Aim of the task >>
Report the number of lines in the material below that contain "Mosnita", without any other words.

Task inputs >>
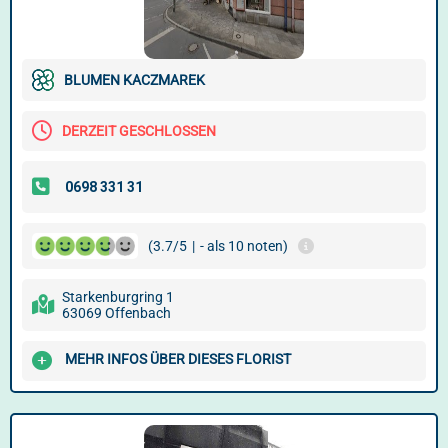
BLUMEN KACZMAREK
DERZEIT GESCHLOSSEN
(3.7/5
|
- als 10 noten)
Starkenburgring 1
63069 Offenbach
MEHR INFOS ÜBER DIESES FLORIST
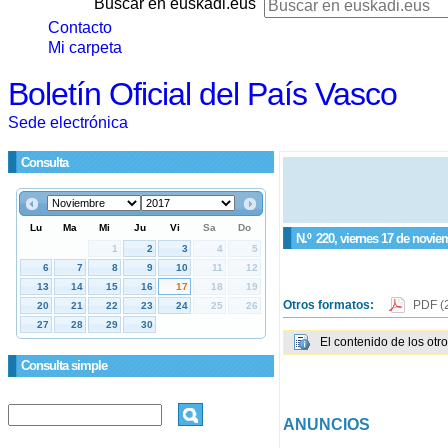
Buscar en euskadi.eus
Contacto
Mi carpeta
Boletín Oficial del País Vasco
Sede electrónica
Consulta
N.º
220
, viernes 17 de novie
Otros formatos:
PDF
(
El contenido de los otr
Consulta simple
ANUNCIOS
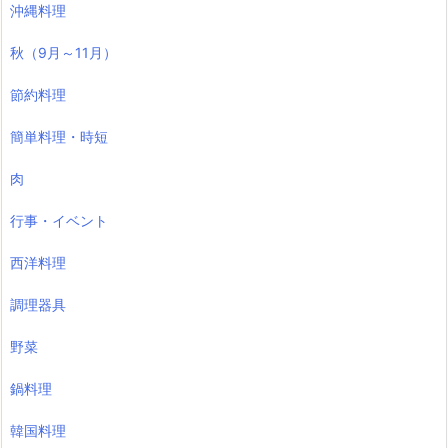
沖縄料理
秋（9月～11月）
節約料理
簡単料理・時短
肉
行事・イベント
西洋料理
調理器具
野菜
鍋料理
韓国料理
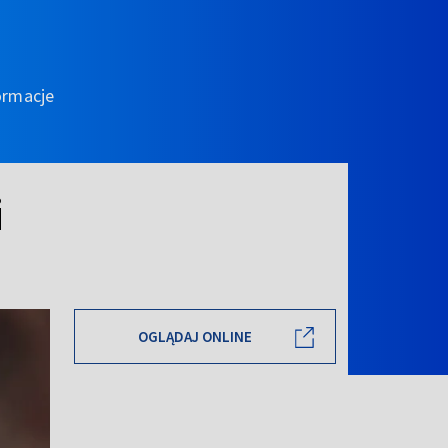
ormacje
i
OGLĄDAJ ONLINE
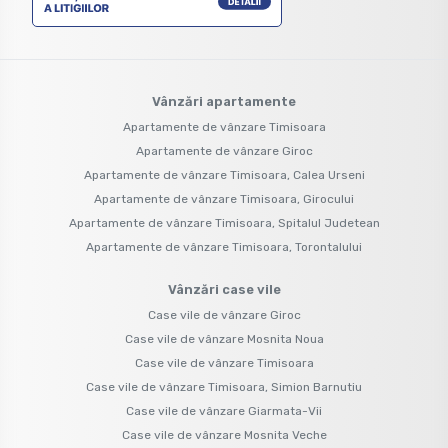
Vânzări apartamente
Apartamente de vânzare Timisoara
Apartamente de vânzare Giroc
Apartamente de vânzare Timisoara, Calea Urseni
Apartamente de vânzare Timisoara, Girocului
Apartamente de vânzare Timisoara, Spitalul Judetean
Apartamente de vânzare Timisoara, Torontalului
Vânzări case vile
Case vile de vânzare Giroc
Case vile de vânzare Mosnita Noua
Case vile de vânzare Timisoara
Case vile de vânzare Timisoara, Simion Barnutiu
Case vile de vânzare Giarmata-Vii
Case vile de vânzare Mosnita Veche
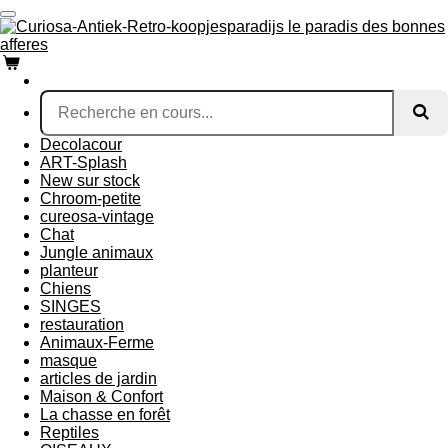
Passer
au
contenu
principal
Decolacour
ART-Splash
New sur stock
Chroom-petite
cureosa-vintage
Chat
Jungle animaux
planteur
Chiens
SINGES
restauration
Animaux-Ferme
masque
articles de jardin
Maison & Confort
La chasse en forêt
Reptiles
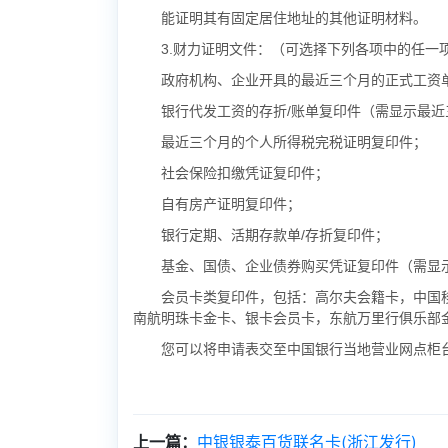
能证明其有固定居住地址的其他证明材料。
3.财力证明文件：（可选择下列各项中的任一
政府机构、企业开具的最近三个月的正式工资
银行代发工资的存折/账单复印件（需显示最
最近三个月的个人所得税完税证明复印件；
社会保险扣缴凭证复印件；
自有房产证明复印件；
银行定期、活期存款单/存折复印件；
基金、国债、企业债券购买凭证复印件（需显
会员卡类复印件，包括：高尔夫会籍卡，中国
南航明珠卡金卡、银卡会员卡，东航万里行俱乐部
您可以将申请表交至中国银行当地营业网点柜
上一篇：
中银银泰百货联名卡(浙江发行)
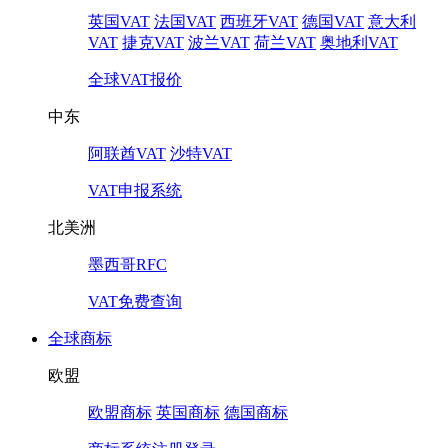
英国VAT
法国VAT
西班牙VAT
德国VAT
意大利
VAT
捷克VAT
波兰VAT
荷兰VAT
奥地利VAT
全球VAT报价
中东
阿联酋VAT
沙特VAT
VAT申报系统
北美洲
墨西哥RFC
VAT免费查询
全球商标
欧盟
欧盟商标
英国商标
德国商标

...

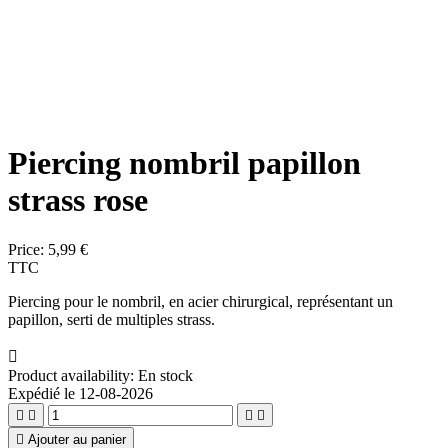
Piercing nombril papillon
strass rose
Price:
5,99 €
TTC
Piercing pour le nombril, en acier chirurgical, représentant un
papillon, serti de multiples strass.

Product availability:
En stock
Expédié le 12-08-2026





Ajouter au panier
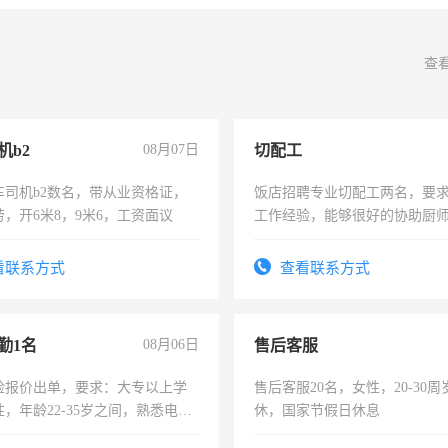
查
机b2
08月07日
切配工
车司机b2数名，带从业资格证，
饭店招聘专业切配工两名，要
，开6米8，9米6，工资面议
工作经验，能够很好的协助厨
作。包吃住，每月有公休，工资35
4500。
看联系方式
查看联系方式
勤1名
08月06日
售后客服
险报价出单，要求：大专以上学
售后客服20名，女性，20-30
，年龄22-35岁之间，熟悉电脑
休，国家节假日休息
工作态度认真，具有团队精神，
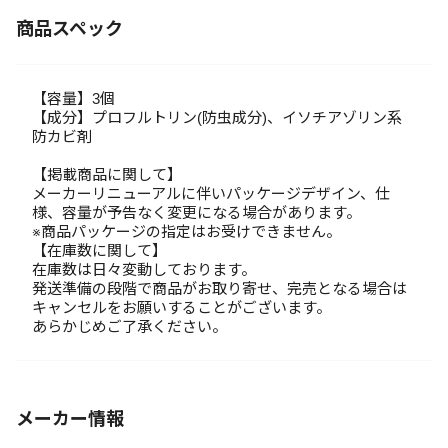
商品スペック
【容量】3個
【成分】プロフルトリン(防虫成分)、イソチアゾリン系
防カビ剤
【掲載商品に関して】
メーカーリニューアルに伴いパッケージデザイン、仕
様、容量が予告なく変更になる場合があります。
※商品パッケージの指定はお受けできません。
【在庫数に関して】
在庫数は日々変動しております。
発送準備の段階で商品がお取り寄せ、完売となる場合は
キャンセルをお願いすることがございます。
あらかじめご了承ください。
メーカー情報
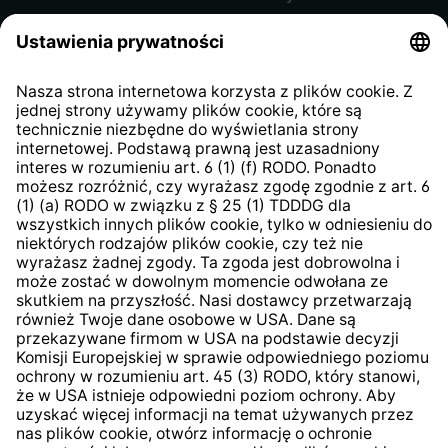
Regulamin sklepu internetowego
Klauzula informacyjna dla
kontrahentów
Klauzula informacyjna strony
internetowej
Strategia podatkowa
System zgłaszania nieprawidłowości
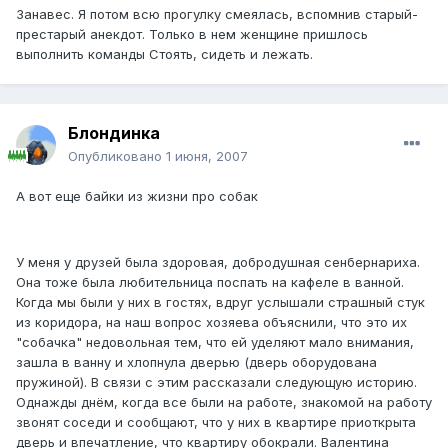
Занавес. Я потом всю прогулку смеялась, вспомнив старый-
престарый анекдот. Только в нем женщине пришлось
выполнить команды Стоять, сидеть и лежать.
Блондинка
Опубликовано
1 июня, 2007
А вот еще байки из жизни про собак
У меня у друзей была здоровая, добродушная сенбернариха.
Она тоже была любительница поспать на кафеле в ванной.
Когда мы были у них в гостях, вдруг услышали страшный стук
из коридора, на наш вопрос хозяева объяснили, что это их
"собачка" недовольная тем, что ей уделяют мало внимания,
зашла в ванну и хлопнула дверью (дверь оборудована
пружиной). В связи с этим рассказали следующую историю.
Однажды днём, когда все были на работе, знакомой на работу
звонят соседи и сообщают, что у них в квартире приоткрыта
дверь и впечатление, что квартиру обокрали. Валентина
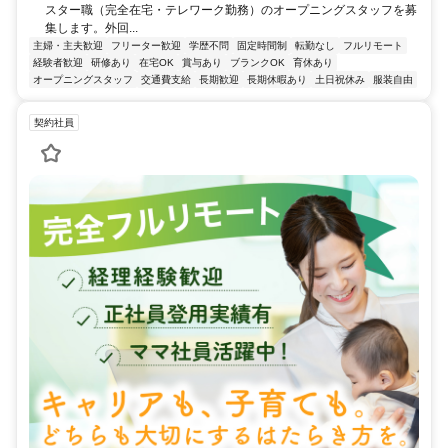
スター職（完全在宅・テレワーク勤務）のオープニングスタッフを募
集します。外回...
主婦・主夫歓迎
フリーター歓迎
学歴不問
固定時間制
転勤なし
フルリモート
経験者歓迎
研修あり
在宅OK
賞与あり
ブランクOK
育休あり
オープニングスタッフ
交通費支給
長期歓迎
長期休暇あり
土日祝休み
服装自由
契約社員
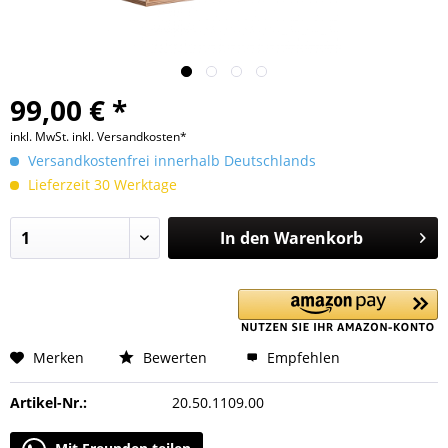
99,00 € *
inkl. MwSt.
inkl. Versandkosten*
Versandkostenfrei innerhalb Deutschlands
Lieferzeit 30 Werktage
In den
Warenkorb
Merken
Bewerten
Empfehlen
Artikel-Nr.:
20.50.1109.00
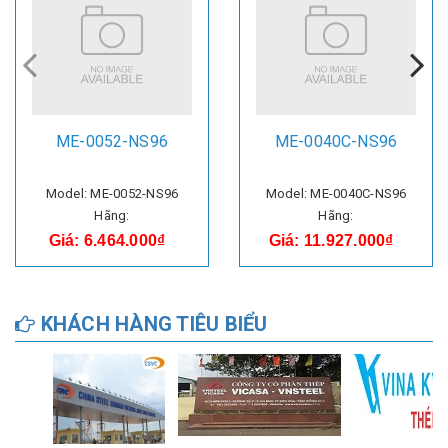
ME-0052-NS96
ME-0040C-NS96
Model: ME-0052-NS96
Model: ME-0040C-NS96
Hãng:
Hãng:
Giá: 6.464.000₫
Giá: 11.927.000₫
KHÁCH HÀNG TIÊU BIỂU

--

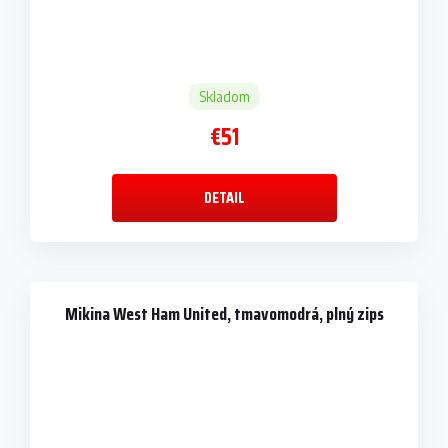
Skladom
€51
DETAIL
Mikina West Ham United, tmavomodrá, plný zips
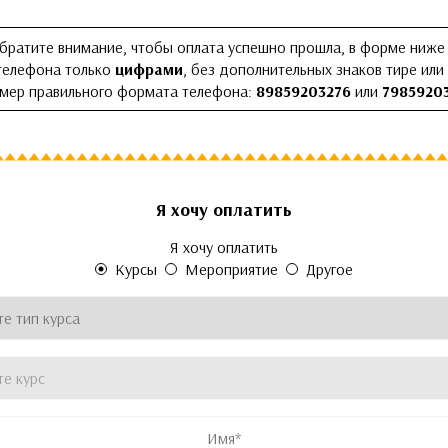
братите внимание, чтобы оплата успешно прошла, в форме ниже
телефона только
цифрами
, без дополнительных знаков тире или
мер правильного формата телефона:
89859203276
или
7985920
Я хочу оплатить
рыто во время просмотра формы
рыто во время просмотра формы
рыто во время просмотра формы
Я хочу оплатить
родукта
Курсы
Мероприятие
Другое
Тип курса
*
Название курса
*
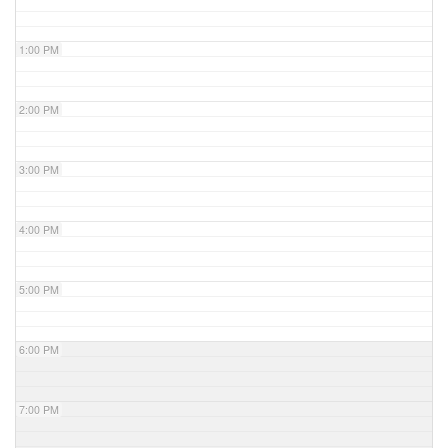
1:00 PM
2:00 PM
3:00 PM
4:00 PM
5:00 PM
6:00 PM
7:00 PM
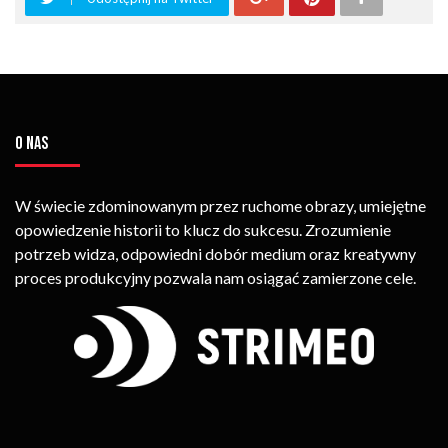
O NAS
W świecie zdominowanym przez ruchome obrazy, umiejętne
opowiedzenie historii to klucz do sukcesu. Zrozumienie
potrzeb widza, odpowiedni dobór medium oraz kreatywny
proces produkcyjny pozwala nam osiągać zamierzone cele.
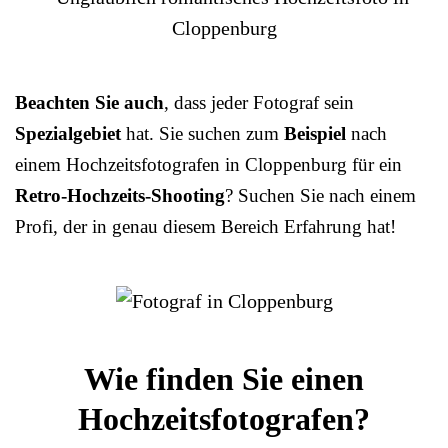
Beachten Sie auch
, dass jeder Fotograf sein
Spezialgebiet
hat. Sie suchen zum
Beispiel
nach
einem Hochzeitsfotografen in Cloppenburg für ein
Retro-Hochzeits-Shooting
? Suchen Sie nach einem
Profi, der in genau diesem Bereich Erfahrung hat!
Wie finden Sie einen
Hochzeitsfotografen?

Result of the task >>
2